Is the Banking Industry ready to face the AI challenge?
There's race between consumer companies trying to build financial services and financial services' providers trying to build consumer products.
Every year billions of dollars are spent on banking technologies and infrastructure initiatives each year. Althrough some banks have succeeded in implementing and scaling AI technologies, vast majority of them are still struggling to implement AI inside their banking systems. Many of the obbstacles hampering the banking indusry efforts, the most common is the lack of a clear strategy for AI. Their existing core technology kernel anf infrastructure becomes a challenge when it is weak are not updated.
Let's see some of the major challenges that the banking industry has been facing to implement AI and how that can be addressed.
An outmoded data backbone and operating structure
Some banks are adopting to start a smaller POC to test their legacy systems. Scaling these core/legacy systems becomes a huge challenge as the transaction queries build up and legacy systems can't handle them. The fear of the quality of data and accuracy of the results from the AI algorithms is high among the many technology leaders around the world.
This can now be reduced to a great extent by adopting cloud infrastructure. The cloud infrastructure enables scaling at a rapid phase and flexibility of platforms and services. The overhead of IT reduces and this enables the deployment of the smaller data marts which makes it easier for infrastructure management tasks and automation.
Lack of data
The biggest ongoing challenge for any AI based project implementation is data. In any banking system, data is usually present in different systems across different formats. Sometimes you end up having two redundant sets of data, both likely to be true. Combining or merging such customer's data into one single data warehouse for creating the system where your AI algorithm can learn from is now a challenge.
The best way to address this is to enable a best-in-class data management structure and API’s.
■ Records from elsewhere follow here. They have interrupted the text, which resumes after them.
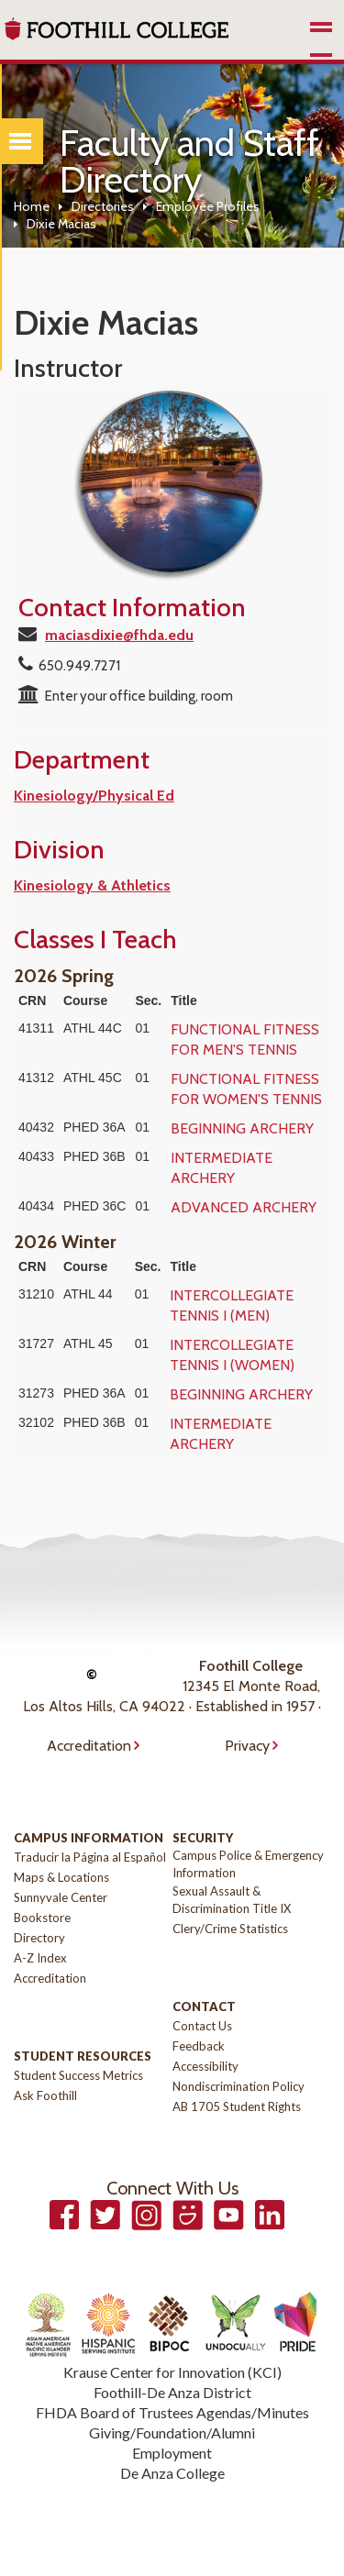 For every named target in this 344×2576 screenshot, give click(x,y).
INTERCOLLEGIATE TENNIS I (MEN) (232, 1305)
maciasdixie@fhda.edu (119, 635)
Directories (103, 206)
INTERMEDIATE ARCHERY (221, 1168)
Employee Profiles (208, 206)
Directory (39, 1937)
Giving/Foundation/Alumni (172, 2432)
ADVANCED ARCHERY (243, 1207)
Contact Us (202, 2025)
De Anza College (172, 2473)
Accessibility (205, 2066)
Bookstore (42, 1917)
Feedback (198, 2046)
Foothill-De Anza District (172, 2392)
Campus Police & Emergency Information (248, 1864)
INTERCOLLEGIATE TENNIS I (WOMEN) (232, 1355)
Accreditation (89, 1745)
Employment (172, 2452)
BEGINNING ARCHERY (242, 1128)
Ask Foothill (45, 2095)
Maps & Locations (61, 1877)
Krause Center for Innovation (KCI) (172, 2372)
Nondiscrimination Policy (238, 2086)
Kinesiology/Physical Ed (94, 795)
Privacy (247, 1745)
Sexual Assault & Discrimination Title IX (231, 1900)
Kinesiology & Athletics (92, 885)
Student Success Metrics (78, 2075)
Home (32, 206)
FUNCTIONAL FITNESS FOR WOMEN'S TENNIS (246, 1089)
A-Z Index (40, 1958)
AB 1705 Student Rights (236, 2106)
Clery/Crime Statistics (230, 1928)
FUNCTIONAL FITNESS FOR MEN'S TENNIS (245, 1039)
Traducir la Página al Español (90, 1857)
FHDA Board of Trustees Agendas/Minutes (172, 2412)
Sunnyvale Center (60, 1897)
This will make a 360-degree view across the various systems; internal & external and help make better analytic insights on the algorithms and models.
Talent/Domain specific knowledge/expertise
The banking Industry is similar to healthcare in this regard when it comes to the domain expertise. When the domain expert is not the right person, the end customer faces troubles that spoil the brand image and reputation.
The most advanced banking and finance industry still lacks an appropriate domain expert to handle the nuances of tax planning, investments, financial planning strategy and many more. Domain experts are the people who can make the AI project implementation a success by providing the reasoning and context to the data and algorithms.
Iterations and trust in AI
AI algorithms are built to learn over a period of time and not expected to work perfect from day one. This learning for the AI algorithm happens more effectively as you feed in more and more data, program a context for it. The AI algorithm then iterates itself with the data and starts learning for specific use cases. This is a long process, and this evolves with new information, as the system is fed with more domain specific expertise.
The AI systems and the programming interface can overcome these challenges by experimenting sandbox environments to test and refine applications to predict potential risks and subsequently decide on the infrastructure & technology to deploy at scale.
Risk, Compliance, Legal, Privacy
The complexity of data management across silos from multiple data marts are difficult to integrate with external applications and platforms. Furthermore, the cleansing and uploading (ETL) the data for diverse use cases such as BI, Analytics and machine learning has to be developed with appropriate controls and monitoring tools to ensure privacy, regulatory compliance & security. There are different rules and regulations across countries & states such as the local compliance laws such as GDPR in Europe, CASL & PIPDA in Canada, or CCPA in California.
So, the banking products and services launched in a new market has to adhere to the local regulations and that is not as easy as launching any other SAAS technology platforms.
Over the past decades, banks have been the first movers in adapting to new technology innovations and offering the best in-class technology solutions to their customers.
Mckinsey predicts the potential annual value of AI and analytics for global banking could reach as high as $1 trillion.
The AI-powered banking systems will enable better decision making for the end customers via capabilities that include advanced analytics and AI capabilities. Some of them include Natural language processing, Virtual agents, Facial recognition, Voice-script analytics, Block-chain, Computer vision, behavioral analytics and finally heading to a virtual or Augmented reality experience.